Logic List Mailing Archive

GermEval 2015: LexSub (German Lexical Substitution Shared Task)

29 Sep 2015
Essen, Germany

==== Call for Participation ====

GermEval 2015: LexSub
(German Lexical Substitution Shared Task)

29 September 2015 at GSCL 2015, Essen, Germany

https://sites.google.com/site/germeval2015


---- Introduction ----

Word sense disambiguation (WSD) has been a core research problem in 
computational linguistics since the very inception of the field. In recent 
years, there has been considerable interest in using lexical substitution as an 
extrinsic evaluation of WSD systems. This has led to a number of mono- and 
crosslingual evaluation competitions at SemEval and EVALITA. We now invite all 
researchers and industry professionals to participate in GermEval 2015: LexSub, 
the first lexical substitution task for the German language.  The task is 
associated with the GSCL 2015 conference in Essen, and will take place as a 
workshop there on 29 September 2015.


---- Task description ----

Lexical substitution is the task of identifying an appropriate substitute for a 
target word in a given context. For example, in the sentence "She's a bright 
kid who excels academically," an appropriate substitute for "bright" might be 
"smart", whereas an inappropriate one would be "glowing". Automatically 
identifying substitution candidates, and selecting those which best match the 
context, requires intelligent application of lexical-semantic knowledge and 
word sense disambiguation techniques. However, unlike traditional WSD tasks, 
lexical substitution does not mandate the use of any particular sense 
inventory.

The data for the GermEval 2015: LexSub task is described by Cholakov et al. in 
"Lexical substitution dataset for German" (Proc. LREC, 2014). All together it 
consists of 2040 sentences from the German Wikipedia, each containing a target 
word and a list of substitutions proposed by human annotators. There are 153 
unique target words, equally distributed across parts of speech (nouns, verbs, 
and adjectives) and three frequency groups. About half of this data (26 nouns, 
26 verbs, and 26 adjectives in 1040 sentence contexts) forms the training set, 
which will be made available to participants in advance. The remainder forms 
the test set, which will be used for the evaluation and published in full only 
after the shared task is completed.

Participants need not rely on any particular language resources, but if they 
wish they can employ the sense-linked lexical-semantic resource UBY and 
JoBimText distributional semantics models. UBY also provides an interface to 
GermaNet.
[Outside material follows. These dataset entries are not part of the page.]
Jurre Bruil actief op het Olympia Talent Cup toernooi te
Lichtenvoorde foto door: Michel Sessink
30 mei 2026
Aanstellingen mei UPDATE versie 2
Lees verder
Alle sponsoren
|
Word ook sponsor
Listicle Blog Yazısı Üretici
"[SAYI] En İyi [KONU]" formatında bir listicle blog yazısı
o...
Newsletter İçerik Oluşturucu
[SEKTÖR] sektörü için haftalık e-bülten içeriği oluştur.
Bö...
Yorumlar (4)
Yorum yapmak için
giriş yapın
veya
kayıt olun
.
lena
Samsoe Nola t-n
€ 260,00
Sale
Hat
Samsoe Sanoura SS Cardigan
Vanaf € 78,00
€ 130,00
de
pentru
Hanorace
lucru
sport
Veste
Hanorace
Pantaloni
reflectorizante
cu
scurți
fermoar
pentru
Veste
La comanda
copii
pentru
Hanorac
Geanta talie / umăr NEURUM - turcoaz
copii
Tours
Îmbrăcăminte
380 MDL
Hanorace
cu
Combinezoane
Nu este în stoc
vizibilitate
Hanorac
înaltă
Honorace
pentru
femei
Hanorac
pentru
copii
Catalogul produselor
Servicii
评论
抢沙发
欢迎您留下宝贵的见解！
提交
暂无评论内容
Industrial users will be eligible to a special GermaNet licence to be 
obtained from Eberhard-Karls Universität Tübingen. Please refer to our web 
pages on how to obtain the data sets and resources.

Systems' performance will be measured by comparing their substitutes against 
those selected by the human annotators; for this we will use the "best", "out 
of ten", and "generalized average precision" metrics. The organizers will 
provide a scoring system and the output of some baseline systems.
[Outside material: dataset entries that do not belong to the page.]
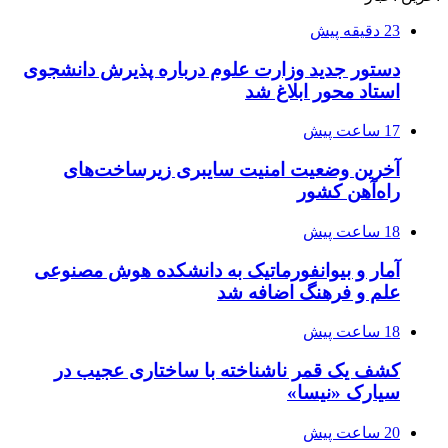
23 دقیقه پیش
دستور جدید وزارت علوم درباره پذیرش دانشجوی
استاد محور ابلاغ شد
17 ساعت پیش
آخرین وضعیت امنیت سایبری زیرساخت‌های
راه‌آهن کشور
18 ساعت پیش
آمار و بیوانفورماتیک به دانشکده هوش مصنوعی
علم و فرهنگ اضافه شد
18 ساعت پیش
کشف یک قمر ناشناخته با ساختاری عجیب در
سیارک «نیسا»
20 ساعت پیش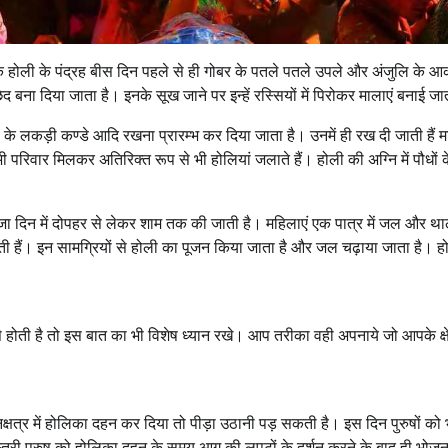
ोंकि होली के पंद्रह बीस दिन पहले से ही गोबर के पतले पतले उपले और अंजुलि के 
ेद बना दिया जाता है। इनके सूख जाने पर इन्हें रस्सियों में पिरोकर मालाएं बनाई जा
ली के लकड़ी कण्डे आदि रखना प्रारम्भ कर दिया जाता है। उनमें ही रख दी जाती हैं 
 परिवार मिलकर अतिरिक्त रूप से भी होलियां जलाते हैं। होली की अग्नि में पौधों के
 पूजा दिन में दोपहर से लेकर शाम तक की जाती है। महिलाएं एक पात्र में जल और थाल
हैं। इन सामग्रियों से होली का पूजन किया जाता है और जल चढ़ाया जाता है। ह
ती है तो इस बात का भी विशेष ध्यान रखे। आप तरीका वही अपनाये जो आपके क्षेत्
रा नक्षत्र में होलिका दहन कर दिया तो पीड़ा उठानी पड़ सकती है। इस दिन पुरुषों को 
स्त्री पुरुष को होलिका दहन के समय आग की लपटों के दर्शन करने के बाद ही भोज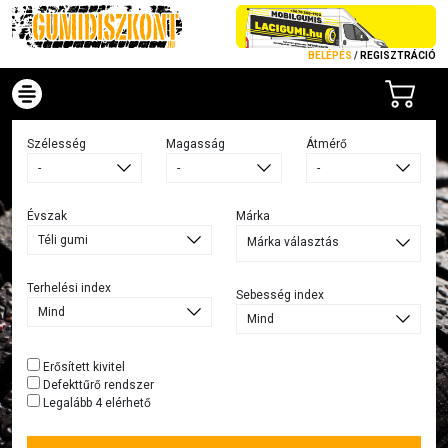
BELÉPÉS
/
REGISZTRÁCIÓ
Szélesség
Magasság
Átmérő
Évszak
Márka
Márka választás
Terhelési index
Sebesség index
Erősített kivitel
Defekttűrő rendszer
Legalább 4 elérhető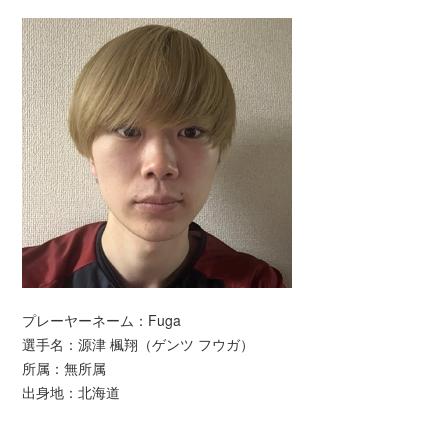
プレーヤーネーム：Fuga
選手名：源津 楓翔（ゲンツ フウガ）
所属：無所属
出身地：北海道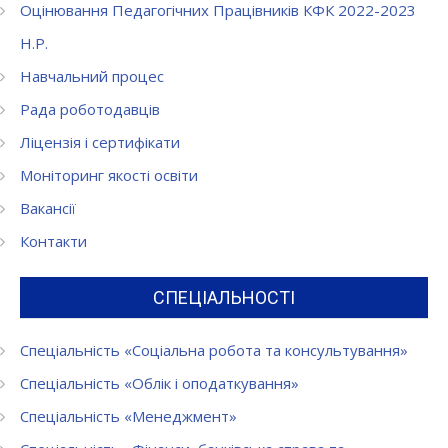
Оцінювання Педагогічних Працівників КФК 2022-2023
Н.Р.
Навчальний процес
Рада роботодавців
Ліцензія і сертифікати
Моніторинг якості освіти
Вакансії
Контакти
СПЕЦІАЛЬНОСТІ
Спеціальність «Соціальна робота та консультування»
Спеціальність «Облік і оподаткування»
Спеціальність «Менеджмент»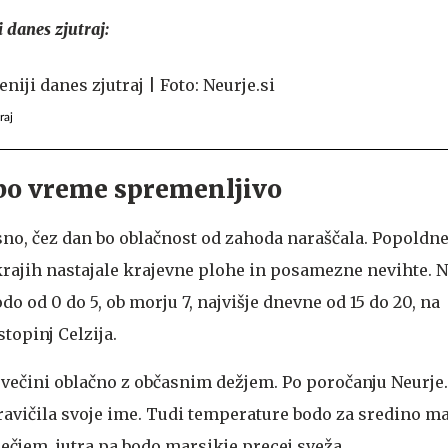
 danes zjutraj:
raj
 bo vreme spremenljivo
asno, čez dan bo oblačnost od zahoda naraščala. Popoldn
ajih nastajale krajevne plohe in posamezne nevihte. N
do od 0 do 5, ob morju 7, najvišje dnevne od 15 do 20, na
topinj Celzija.
ovečini oblačno z občasnim dežjem. Po poročanju Neurje.
avičila svoje ime. Tudi temperature bodo za sredino m
čjem, jutra pa bodo marsikje precej sveža.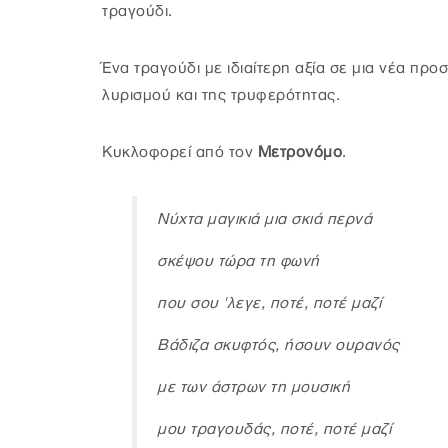
τραγούδι.
Ένα τραγούδι με ιδιαίτερη αξία σε μια νέα προ
λυρισμού και της τρυφερότητας.
Κυκλοφορεί από τον
Μετρονόμο
.
Νύχτα μαγικιά μια σκιά περνά
σκέψου τώρα τη φωνή
που σου 'λεγε, ποτέ, ποτέ μαζί
Βάδιζα σκυφτός, ήσουν ουρανός
με των άστρων τη μουσική
μου τραγουδάς, ποτέ, ποτέ μαζί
---- Practical information ----

* 23 January 2015: Availability of training data
* 1 July 2015: Availability of test data
* 15 July 2015: Deadline for initial submission of papers and results
* 1 August 2015: Notification of acceptance and shared task results
* 15 August 2015: Deadline for camera-ready papers
* 30 September?2 October 2015: GSCL 2015

Submissions will consist of a file providing the substitutions for each 
instance of the target data and a paper of up to four pages (including 
references) describing the approach and analyzing the performance. Papers 
should follow the GSCL 2015 style guide, and will be reviewed and published in 
an online volume of workshop proceedings. (We may ask participants to 
peer-review other submissions.) Participants are expected to present summaries 
of their systems at the GermEval 2015: LexSub workshop at GSCL 2015.


---- Organizing committee ----

* Sallam Abualhaija, Technische Universität Hamburg-Harburg
* Darina Benikova, LT Group, Technische Universität Darmstadt
* Chris Biemann, LT Group, Technische Universität Darmstadt
* Judith Eckle-Kohler, UKP Lab, Technische Universität Darmstadt
* Iryna Gurevych, UKP Lab, Technische Universität Darmstadt
* Tristan Miller, UKP Lab, Technische Universität Darmstadt

To contact the organizing committee, please post to the GermEval 2015: LexSub 
mailing list at https://groups.google.com/forum/#!forum/germeval-2015-lexsub, 
or for private communication e-mail Tristan Miller: 
miller@ukp.informatik.tu-darmstadt.de.


---- Acknowledgements ----

This shared task is supported by the DFG-funded project "Integrating 
Collaborative and Linguistic Resources for Word Sense Disambiguation and 
Semantic Role Labeling" (InCoRe, GU 798/9-1), the BMBF-funded CLARIN F-AG7, and 
the LOEWE research cluster "Digital Humanities".